TASK INSTRUCTIONS = Within this material, state how many lines include the string "Erbe". Reply with the number only.

RECORDS PROVIDED =
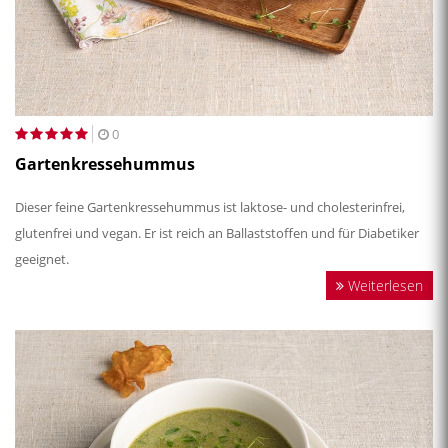
0
Gartenkressehummus
Dieser feine Gartenkressehummus ist laktose- und cholesterinfrei,
glutenfrei und vegan. Er ist reich an Ballaststoffen und für Diabetiker
geeignet.
Weiterlesen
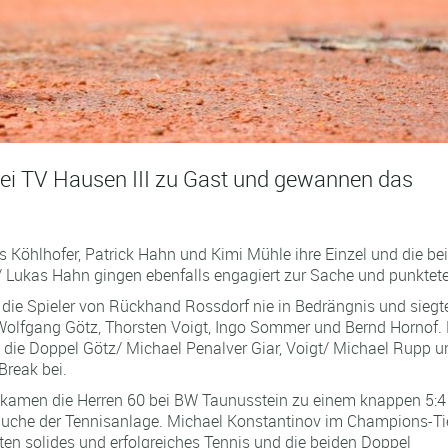
i TV Hausen III zu Gast und gewannen das
as Köhlhofer, Patrick Hahn und Kimi Mühle ihre Einzel und die be
Lukas Hahn gingen ebenfalls engagiert zur Sache und punktet
die Spieler von Rückhand Rossdorf nie in Bedrängnis und siegt
h Wolfgang Götz, Thorsten Voigt, Ingo Sommer und Bernd Hornof. 
n die Doppel Götz/ Michael Penalver Giar, Voigt/ Michael Rupp u
Break bei.
g kamen die Herren 60 bei BW Taunusstein zu einem knappen 5:4
r Suche der Tennisanlage. Michael Konstantinov im Champions-Ti
ten solides und erfolgreiches Tennis und die beiden Doppel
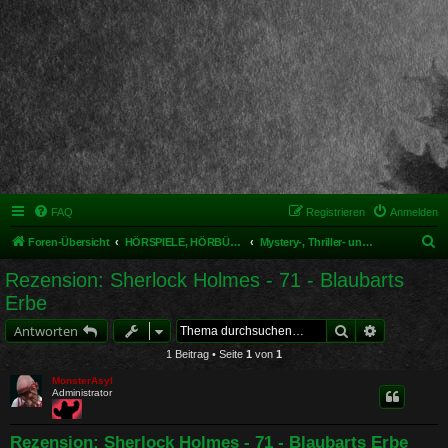
FAQ
Registrieren
Anmelden
S
Foren-Übersicht
HÖRSPIELE, HÖRBÜCHER UND MUSIKALISCHES
Mystery-, Thriller- und Krimihörspiele
u
Rezension: Sherlock Holmes - 71 - Blaubarts
c
Erbe
h
Suche
Erweiterte 
Antworten
e
1 Beitrag • Seite
1
von
1
MonsterAsyl
Administrator
Rezension: Sherlock Holmes - 71 - Blaubarts Erbe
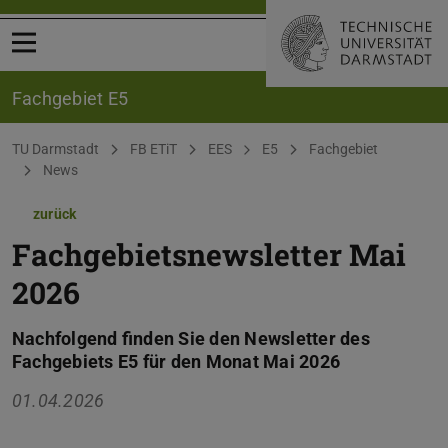
Menü öffnen
Fachgebiet E5
Sie befinden sich hier:
TU Darmstadt
FB ETiT
EES
E5
Fachgebiet
News
zurück
Fachgebietsnewsletter Mai
2026
Nachfolgend finden Sie den Newsletter des
Fachgebiets E5 für den Monat Mai 2026
01.04.2026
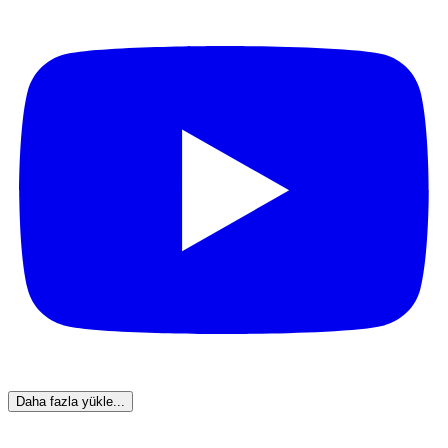
Daha fazla yükle...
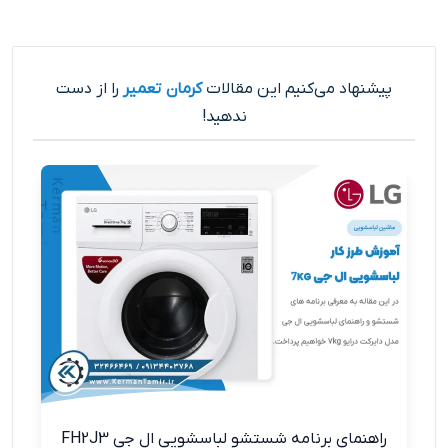
پیشنهاد می‌کنیم این مقالات
کرمان تعمیر
را از دست
ندهید!
راهنمای برنامه شستشو لباسشویی ال جی FH2J3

OUTPUT OF THE EXERCISE = 2